▶ _INPUT FOR THIS TASK_:
>>>>

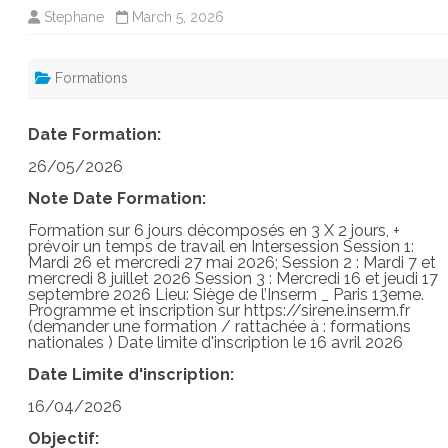
Stephane
March 5, 2026
Formations
Date Formation:
26/05/2026
Note Date Formation:
Formation sur 6 jours décomposés en 3 X 2 jours, +
prévoir un temps de travail en Intersession Session 1:
Mardi 26 et mercredi 27 mai 2026; Session 2 : Mardi 7 et
mercredi 8 juillet 2026 Session 3 : Mercredi 16 et jeudi 17
septembre 2026 Lieu: Siège de l’Inserm _ Paris 13eme.
Programme et inscription sur https://sirene.inserm.fr
(demander une formation / rattachée à : formations
nationales ) Date limite d'inscription le 16 avril 2026
Date Limite d'inscription:
16/04/2026
Objectif:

<<<<

▶ _GOAL OF THE EXERCISE_:
When the listing is transcribed, every line must match the original exactly, and the pictures must be left out.

▶ _REPLY TO THE TASK_:
Stephane
March 5, 2026
Formations
Date Formation:
26/05/2026
Note Date Formation:
Formation sur 6 jours décomposés en 3 X 2 jours, +
prévoir un temps de travail en Intersession Session 1:
Mardi 26 et mercredi 27 mai 2026; Session 2 : Mardi 7 et
mercredi 8 juillet 2026 Session 3 : Mercredi 16 et jeudi 17
septembre 2026 Lieu: Siège de l’Inserm _ Paris 13eme.
Programme et inscription sur https://sirene.inserm.fr
(demander une formation / rattachée à : formations
nationales ) Date limite d'inscription le 16 avril 2026
Date Limite d'inscription:
16/04/2026
Objectif:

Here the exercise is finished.